[Extracted page text data]
= = = = =
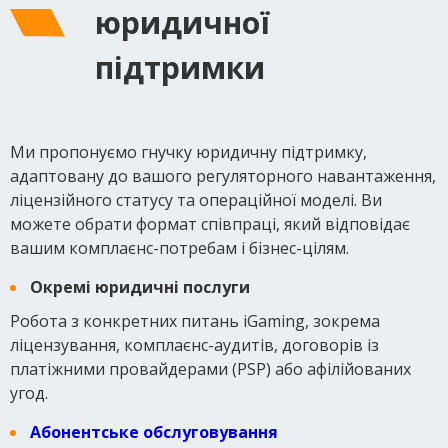
юридичної
підтримки
Ми пропонуємо гнучку юридичну підтримку,
адаптовану до вашого регуляторного навантаження,
ліцензійного статусу та операційної моделі. Ви
можете обрати формат співпраці, який відповідає
вашим комплаєнс-потребам і бізнес-цілям.
Окремі юридичні послуги
Робота з конкретних питань iGaming, зокрема
ліцензування, комплаєнс-аудитів, договорів із
платіжними провайдерами (PSP) або афілійованих
угод.
Абонентське обслуговування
= = = = =
WHAT TO PRODUCE
Take every line from the records that holds "комплаєнс" and copy it down.

TASK RESPONSE
вашим комплаєнс-потребам і бізнес-цілям.
ліцензування, комплаєнс-аудитів, договорів із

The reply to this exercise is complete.